The Portland Vase, British Museum. |
What is less well known is that the style was developed over several years by Wedgewood in an attempt to copy a particular ancient glass object, now called the Portland Vase. This piece was and still is regarded by many as the pinnacle of ancient glass art. The vase was made around the time of the birth of Christ and shortly after the invention of glassblowing. A dark, cobalt blue vase was blown and then coated in a second thin layer of white glass. The piece was then carefully sculpted, probably by a gem carver, by grinding the white over-coat glass into various mythological scenes. The figures stand on dark blue ground that was revealed by completely grinding away areas of white, leaving only the under-layer.
Wedgwood's Sydney Cove Medallion |
What is especially revered by aficionados, and gave Wedgewood the most trouble in replicating, is the delicate carving of the white glass. The figures depicted around the vase in various scenes are not monochromatic, but expertly shadowed just like a fine painting. This was achieved by grinding the white glass so thin that the dark blue under-layer starts to show through, making gradations of lighter and darker features. A face or a hand was shaded by making the white glass slightly thinner on shadowed areas. Wedgewood's solution was to subtlety tint the white clay he used, which was then applied to a blue clay vessel and fired in a kiln. One of his early successes, owned by Darwin, can be viewed at the Victoria and Albert Museum in London.
Today the original Portland Vase can be viewed at the British Museum where it has taken a place of pride almost since the museum’s inception. A series of unfortunate accidents and one act of intentional destruction have broken the vase several times, but it has been painstakingly pieced back together and restored so that cracks are minimized. One of these events occurred during the Roman Empire, when the bottom of the vase was replace by a circular medallion of the same style cameo glass. In modern times, the vase was the subject of a nineteenth century contest, with a prize of 1000 pounds, to make an accurate reproduction in glass. The winners of that contest were glass blower Philip Pargeter and engraver John Northwood. Their piece is on display in the Corning Museum of Glass in New York.
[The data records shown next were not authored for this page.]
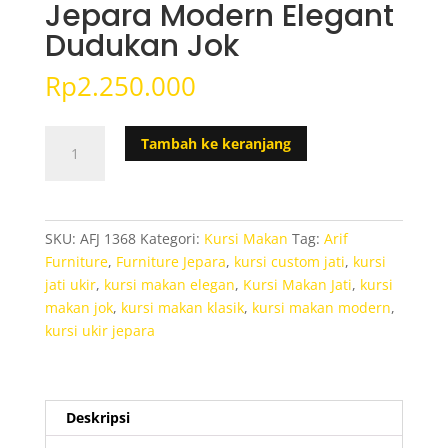
Jepara Modern Elegant
Dudukan Jok
Rp
2.250.000
Kuantitas
Tambah ke keranjang
Kursi
Makan
Ukir
Jepara
SKU:
AFJ 1368
Kategori:
Kursi Makan
Tag:
Arif
Modern
Furniture
,
Furniture Jepara
,
kursi custom jati
,
kursi
Elegant
jati ukir
,
kursi makan elegan
,
Kursi Makan Jati
,
kursi
Dudukan
makan jok
,
kursi makan klasik
,
kursi makan modern
,
Jok
kursi ukir jepara
Deskripsi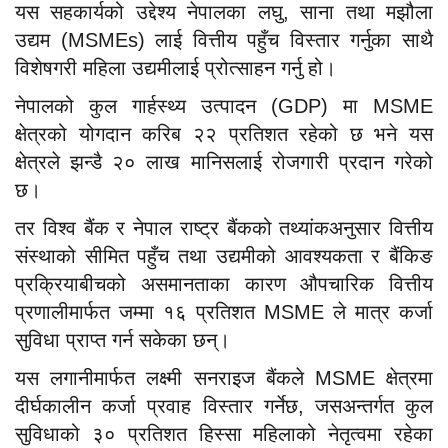
यस सहकार्यको उद्देश्य नेपालका लघु, साना तथा मझौला
उद्यम (MSMEs) लाई वित्तीय पहुँच विस्तार गर्नुका साथै
विशेषगरी महिला उद्यमीलाई प्रोत्साहन गर्नु हो।
नेपालको कुल गार्हस्थ्य उत्पादन (GDP) मा MSME
क्षेत्रको योगदान करिब २२ प्रतिशत रहेको छ भने यस
क्षेत्रले झन्डै २० लाख मानिसलाई रोजगारी प्रदान गरेको
छ।
तर विश्व बैंक र नेपाल राष्ट्र बैंकको तथ्यांकअनुसार वित्तीय
संस्थाको सीमित पहुँच तथा उद्यमीको आवश्यकता र बैंकिङ
प्रक्रियाबीचको असमानताका कारण औपचारिक वित्तीय
प्रणालीमार्फत जम्मा १६ प्रतिशत MSME ले मात्र कर्जा
सुविधा प्राप्त गर्न सकेका छन्।
यस लगानीमार्फत लक्ष्मी सनराइज बैंकले MSME क्षेत्रमा
दीर्घकालीन कर्जा प्रवाह विस्तार गर्नेछ, जसअन्तर्गत कुल
सुविधाको ३० प्रतिशत हिस्सा महिलाको नेतृत्वमा रहेका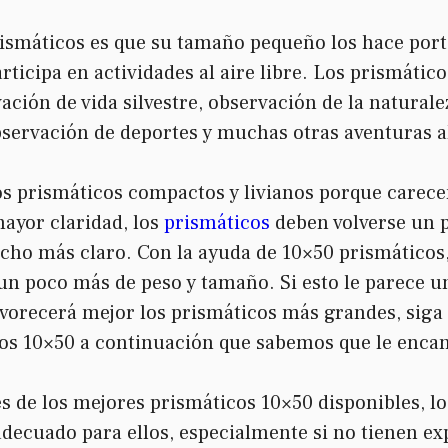
rismáticos es que su tamaño pequeño los hace port
articipa en actividades al aire libre. Los prismático
ación de vida silvestre, observación de la naturale
bservación de deportes y muchas otras aventuras al
os prismáticos compactos y livianos porque carecen
ayor claridad, los
prismáticos
deben volverse un 
cho más claro. Con la ayuda de 10×50 prismáticos
e un poco más de peso y tamaño. Si esto le parece
favorecerá mejor los prismáticos más grandes, siga
os 10×50 a continuación que sabemos que le enca
 de los mejores prismáticos 10×50 disponibles, lo 
adecuado para ellos, especialmente si no tienen ex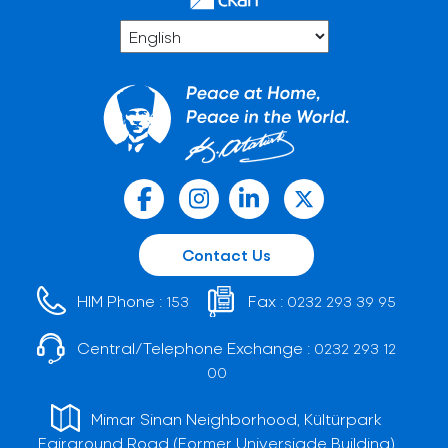
Contact Us
HIM Phone :
Fax :
153
0232 293 39 95
Central/Telephone Exchange :
0232 293 12
00
Mimar Sinan Neighborhood, Kültürpark
Fairground Road (Former Universiade Building)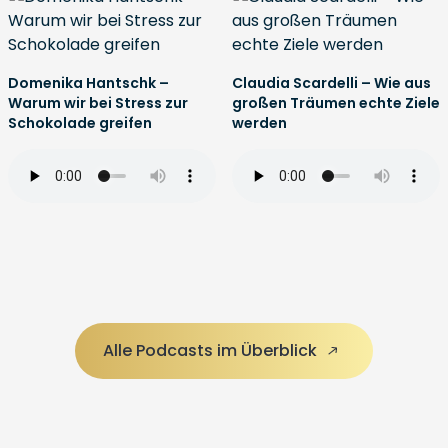
Domenika Hantschk –
Claudia Scardelli – Wie aus
Warum wir bei Stress zur
großen Träumen echte Ziele
Schokolade greifen
werden
Alle Podcasts im Überblick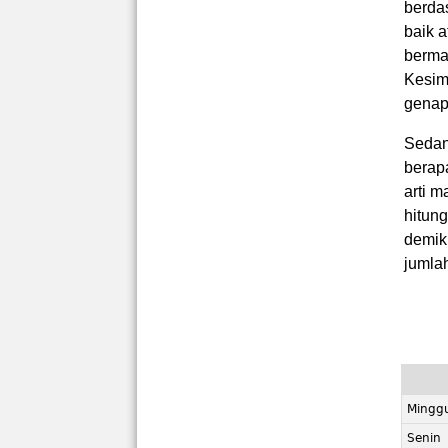
berda
baik a
bermak
Kesimp
genap
Sedan
berapa
arti m
hitun
demik
jumlah
Mingg
Senin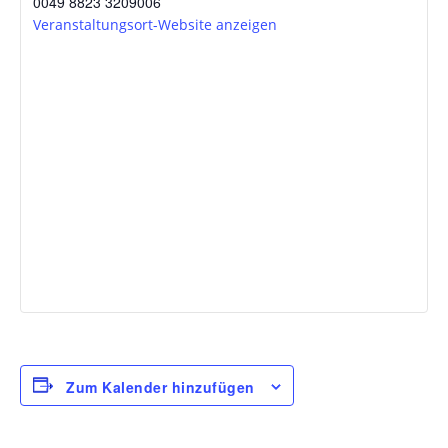
0049 8823 3209006
Veranstaltungsort-Website anzeigen
Zum Kalender hinzufügen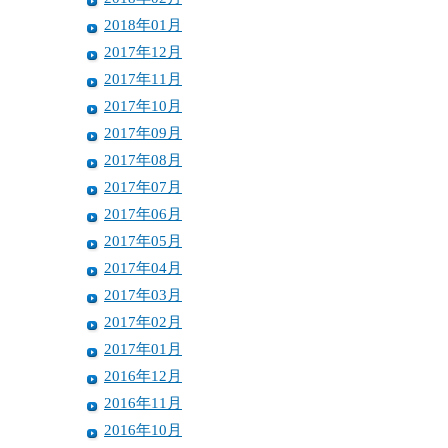
2018年01月
2017年12月
2017年11月
2017年10月
2017年09月
2017年08月
2017年07月
2017年06月
2017年05月
2017年04月
2017年03月
2017年02月
2017年01月
2016年12月
2016年11月
2016年10月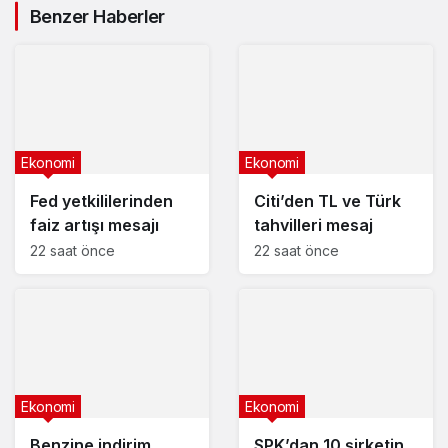
Asgari ücrete ara zam
Benzer Haberler
yapılacak mı? Bakan
Vedat Işıkhan açıkladı
Ekonomi
Ekonomi
Fed yetkililerinden
Citi’den TL ve Türk
faiz artışı mesajı
tahvilleri mesaj
22 saat önce
22 saat önce
Ekonomi
Ekonomi
Benzine indirim
SPK’dan 10 şirketin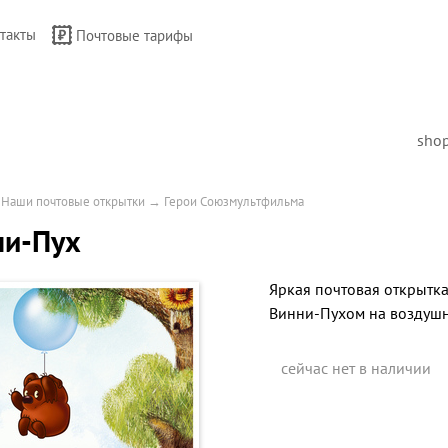
такты
Почтовые тарифы
sho
→
Наши почтовые открытки
→
Герои Союзмультфильма
ни-Пух
Яркая почтовая открытка
Винни-Пухом на воздуш
сейчас нет в наличии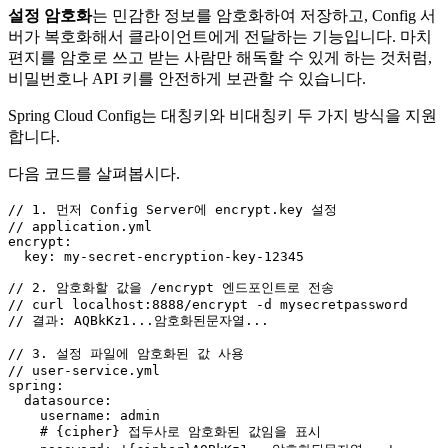
설정 암호화
는 민감한 정보를 암호화하여 저장하고, Config 서
버가 복호화해서 클라이언트에게 전달하는 기능입니다. 마치
편지를 암호로 쓰고 받는 사람만 해독할 수 있게 하는 것처럼,
비밀번호나 API 키를 안전하게 보관할 수 있습니다.
Spring Cloud Config는 대칭키와 비대칭키 두 가지 방식을 지원
합니다.
다음 코드를 살펴봅시다.
// 1. 먼저 Config Server에 encrypt.key 설정
// application.yml
encrypt:

  key: my-secret-encryption-key-
12345
// 2. 암호화할 값을 /encrypt 엔드포인트로 전송
// curl localhost:8888/encrypt -d mysecretpassword
// 결과: AQBkKz1...암호화된문자열...
// 3. 설정 파일에 암호화된 값 사용
// user-service.yml
spring:

  datasource:

    username: admin

    # {cipher} 접두사로 암호화된 값임을 표시
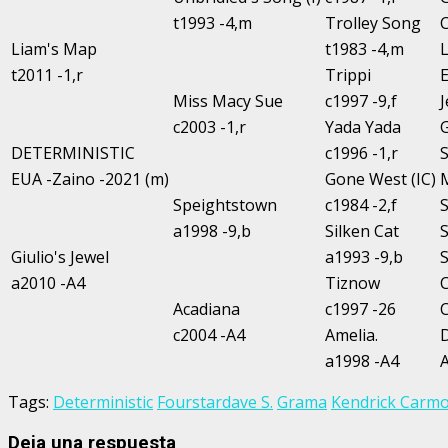
t1993 -4,m
Trolley Song
C
Liam's Map
t1983 -4,m
L
t2011 -1,r
Trippi
E
Miss Macy Sue
c1997 -9,f
J
c2003 -1,r
Yada Yada
G
DETERMINISTIC
c1996 -1,r
S
EUA -Zaino -2021 (m)
Gone West (IC)
M
Speightstown
c1984 -2,f
S
a1998 -9,b
Silken Cat
S
Giulio's Jewel
a1993 -9,b
S
a2010 -A4
Tiznow
C
Acadiana
c1997 -26
C
c2004 -A4
Amelia.
D
a1998 -A4
A
Tags:
Deterministic
Fourstardave S.
Grama
Kendrick Carm
Deja una respuesta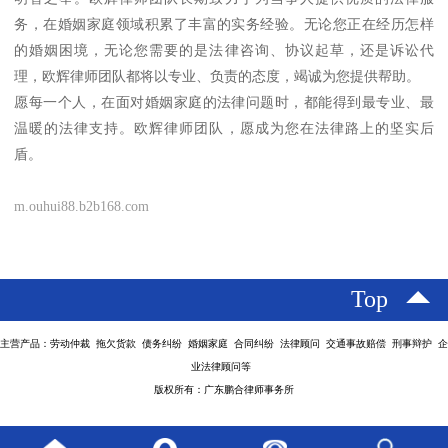
务，在婚姻家庭领域积累了丰富的实务经验。无论您正在经历怎样
的婚姻困境，无论您需要的是法律咨询、协议起草，还是诉讼代
理，欧辉律师团队都将以专业、负责的态度，竭诚为您提供帮助。
愿每一个人，在面对婚姻家庭的法律问题时，都能得到最专业、最
温暖的法律支持。欧辉律师团队，愿成为您在法律路上的坚实后
盾。
m.ouhui88.b2b168.com
Top
主营产品：劳动仲裁 拖欠货款 债务纠纷 婚姻家庭 合同纠纷 法律顾问 交通事故赔偿 刑事辩护 企
业法律顾问等
版权所有：广东鹏合律师事务所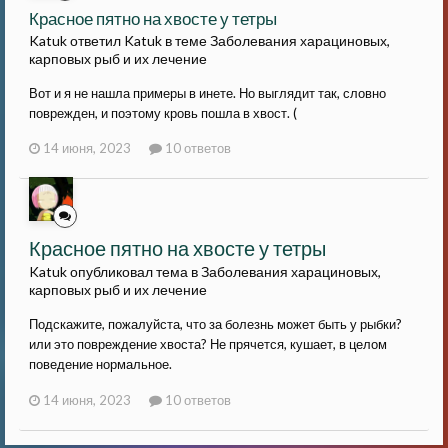
Красное пятно на хвосте у тетры
Katuk ответил Katuk в теме
Заболевания харациновых,
карповых рыб и их лечение
Вот и я не нашла примеры в инете. Но выглядит так, словно
поврежден, и поэтому кровь пошла в хвост. (
14 июня, 2023
10 ответов
Красное пятно на хвосте у тетры
Katuk опубликовал тема в
Заболевания харациновых,
карповых рыб и их лечение
Подскажите, пожалуйста, что за болезнь может быть у рыбки?
или это повреждение хвоста? Не прячется, кушает, в целом
поведение нормальное.
14 июня, 2023
10 ответов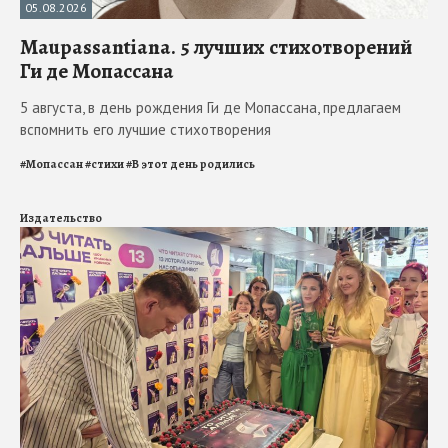
05.08.2026
Maupassantiana. 5 лучших стихотворений
Ги де Мопассана
5 августа, в день рождения Ги де Мопассана, предлагаем
вспомнить его лучшие стихотворения
#
Мопассан
#
стихи
#
В этот день родились
Издательство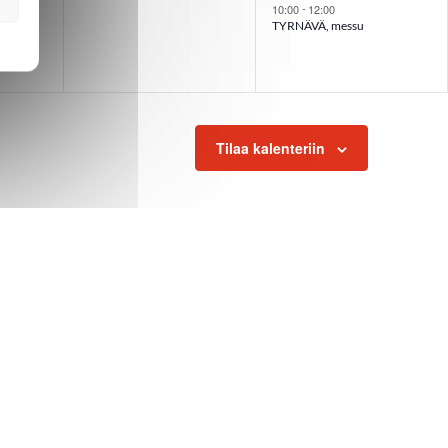
10:00
12:00
-
TYRNÄVÄ, messu
Tilaa kalenteriin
The vase was uncovered in the late sixteenth century during an excavation, when the hunt for ancient tombs around Rome was in full swing. It was presumably used as a funerary urn in what, at the time was thought be the tomb of Emperor Alexander Severus. It's first owner after discovery was none other than Cardinal Francesco Maria del Monte, patron of the arts, alchemist, glass collector and Medici family confidant, of whom I have written here before. The cardinal was a lifelong advisor to Don Antonio de' Medici, who was in turn, the patron of glassmaker Antonio Neri. There is every chance that Neri and Del Monte knew each other, although no such record has yet been found. Del Monte is known to have visited the Casino di San Marco in Florence at the time that Neri was making glass there and Neri is conjectured to have visited Rome a couple of years earlier.
If Neri the priest was ever granted audience with the cardinal in Rome at his main residence, the Palazzo Madama (now occupied by the Italian Senate), it is easy to imagine a tour of the cardinal’s extensive glass collection, which he displayed in a special room dedicated to the purpose. Such a tour would not be complete without an examination of what would become the most famous piece of glass in history, the Portland Vase, by the man who would become the most famous glassmaker in history, Antonio Neri. "Go ahead, take it – hold it up to the light."